A household is eligible if at least one person meets at least one of these criteria:
- Has an income that is at or below 200% of the federal poverty guidelines;
- Participates in SNAP, Medicaid, Federal Public Housing Assistance, SSI, WIC, or Lifeline;
- Participates in Tribal programs, such as BIA General Assistance or Tribal TANF;
- Receives free or reduced-price school lunch or breakfast this school year or in the past two school years;
- Received a Federal Pell Grant during the current award year; or
- Meets the eligibility criteria for a participating provider’s existing low-income program.
You can find out which internet providers in your area are providing this benefit and sign up at https://www.fcc.gov/acp.
How Can Your Program Help the State Build Digital Equity?
The new law also creates the Digital Equity State Plan process. In March 2022, each state will get money to create a plan to build digital equity across their state, and then each state will get more money to put that plan into action. A big focus of the work will be on certain community members, named in the law as “covered populations.” These priority groups include:
- People earning less than 150 percent of the federal poverty level
- Older people
- People in prison
- People with disabilities
- English language learners and people with literacy needs
- People in Black, Indigenous, People of Color communities
- People in rural communities
Anyone participating in adult education programs is a priority for digital equity work. It is critical that adult education state leaders get involved in the state digital equity planning, and that local programs make their needs known. Adult education programs might need funds for broadband access, devices for learners and staff, and for digital skill-building and digital navigation services. During the planning process, people will have the opportunity to participate in “public comment.” This is a great opportunity for civic engagement—for getting involved and having your voice heard.
What do you need?
As you think about the tools and skills you need for accessing health care, communicating with your children’s school, and getting ahead on the job, what is missing? How would having affordable, high-quality internet and devices for your household matter? What would it mean not only to have digital equity but to be digitally resilient— ready for the future?
AFTER YOU READ:
1. If you were telling a friend about the Affordable Connectivity Program, what would you say? What are the key points you would want to communicate?
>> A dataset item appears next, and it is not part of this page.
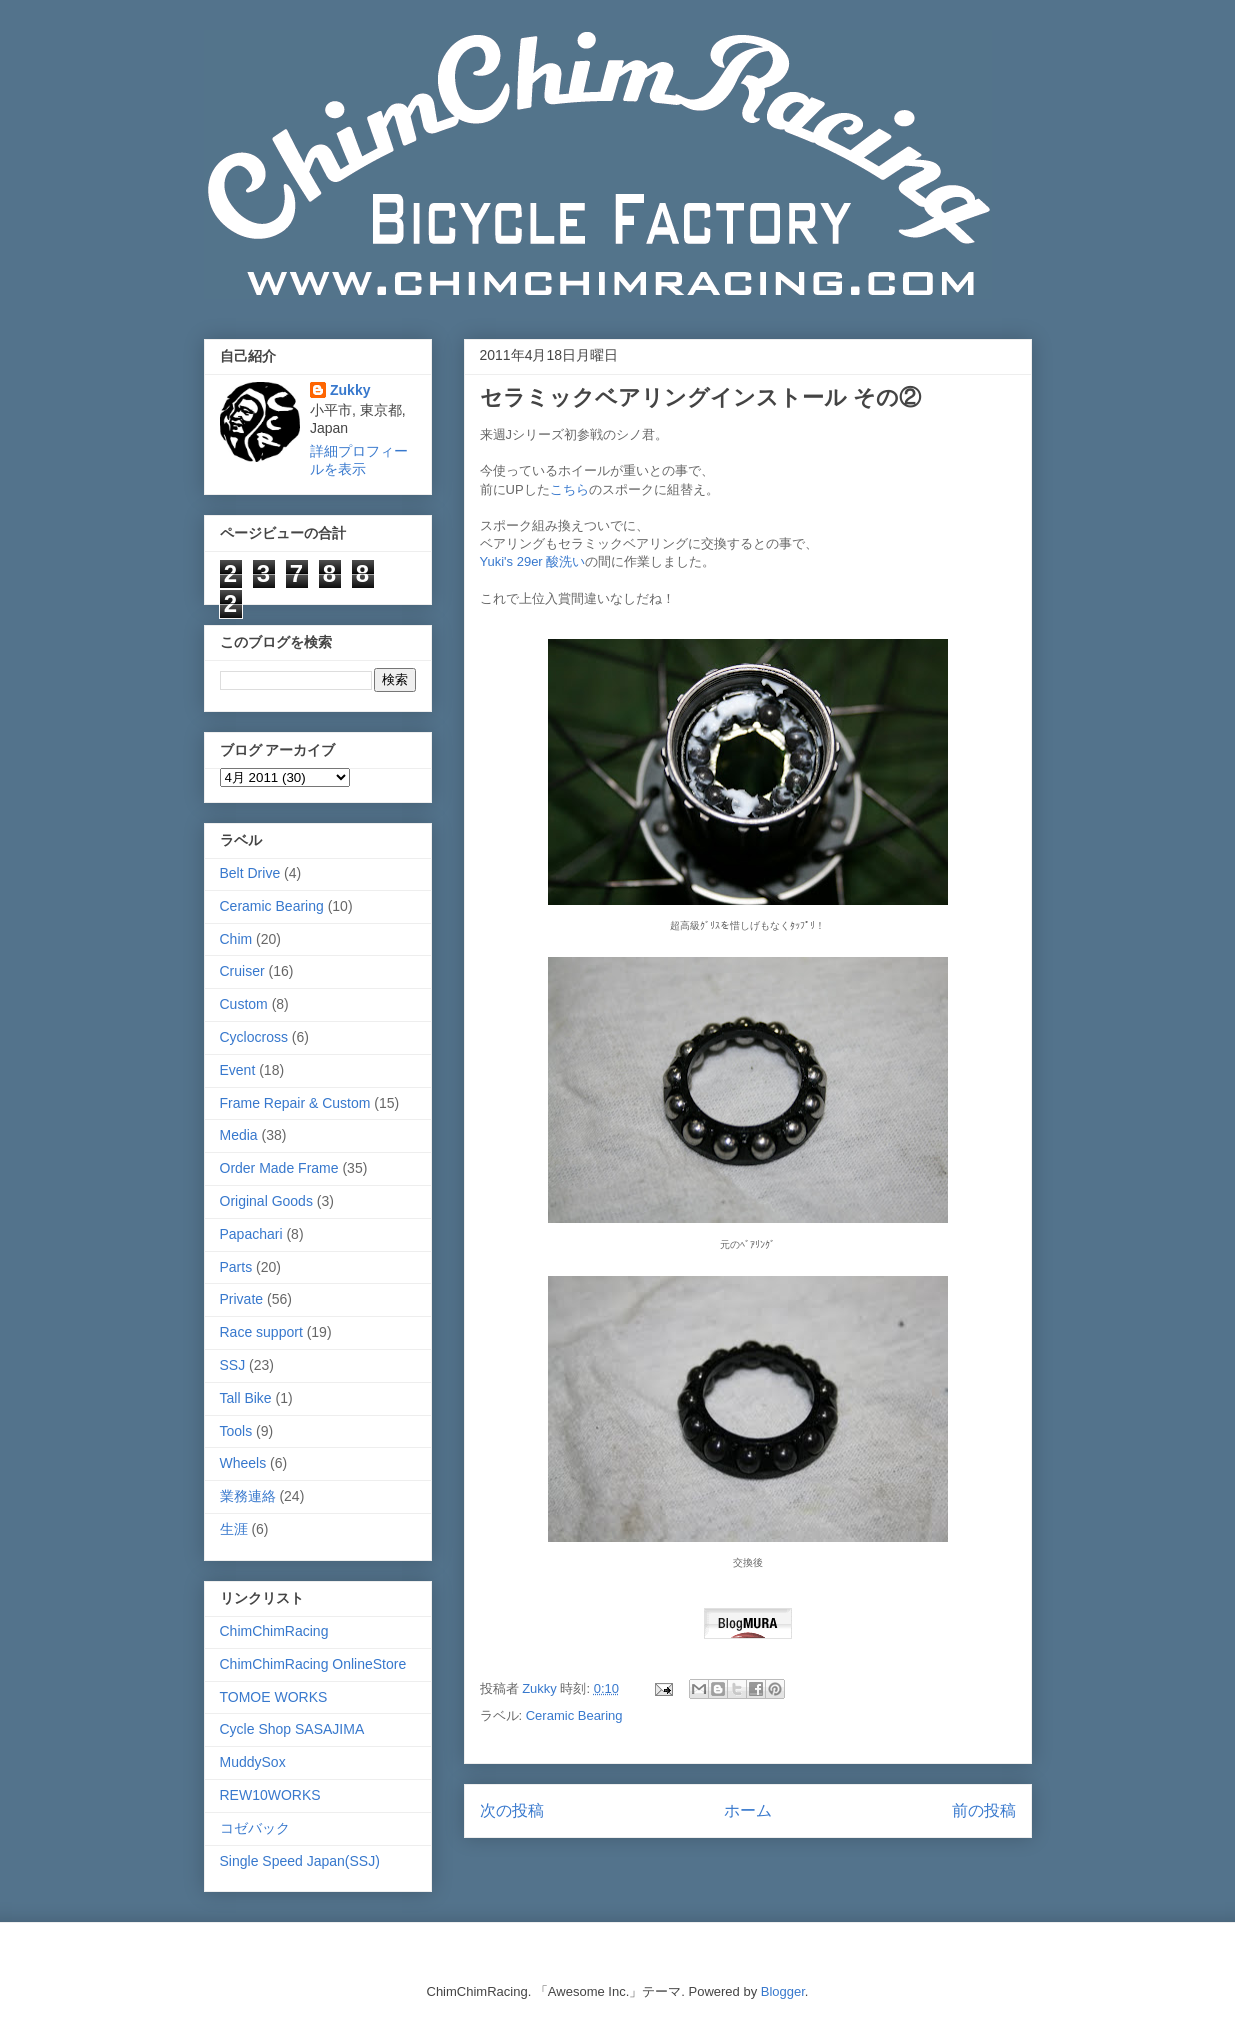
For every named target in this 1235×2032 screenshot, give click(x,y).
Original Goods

Write a short script of what you would say and practice saying it.
2. As a class, discuss what adult learners need to gain digital equity. For example, does your program need access to broadband internet? Does your program need more funding for digital literacy classes and devices for students? Write down your ideas and share them with your program director.
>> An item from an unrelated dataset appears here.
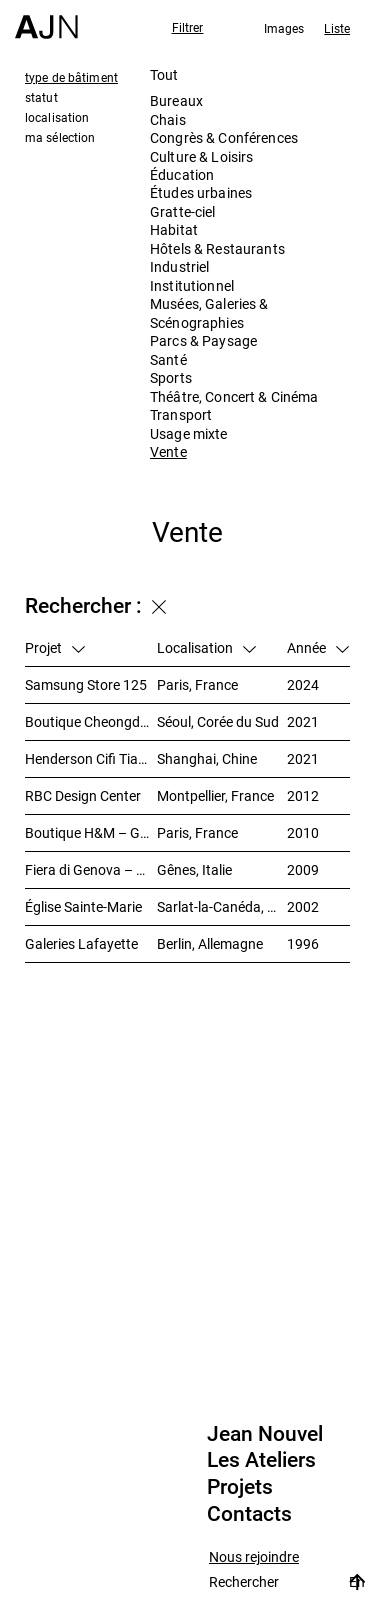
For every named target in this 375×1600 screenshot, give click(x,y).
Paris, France (197, 684)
3. What are some of the things in your life that are going digital—for example, keeping in touch with your child’s teacher, updating your timesheet at work, using GPS to find your way around? Which digital tools do you use with ease? Which ones do you need more practice with? How would digital equity help you be more digitally resilient?
4. Consider submitting your writing to The Change Agent. See our current Call for Articles here and in the next section of this magazine.
Make Your Voice Heard!
States will start making a digital equity plan in the spring of 2022.
1. Ask your program director about the state-level process for creating a plan to distribute funds from the Digital Equity Act. Or reach out to the director of adult education in your state. Ask how you can contribute comments verbally or in writing.
2. Compile your comments (alone or with your classmates). When the public comment period begins, share your comments.
3. Get published! Submit your writing to The Change Agent! See pp. 34 and 36 for more information.
Judy Mortrude is a Senior Technical Advisor at World Education, and she is the president of the National Coalition for Literacy.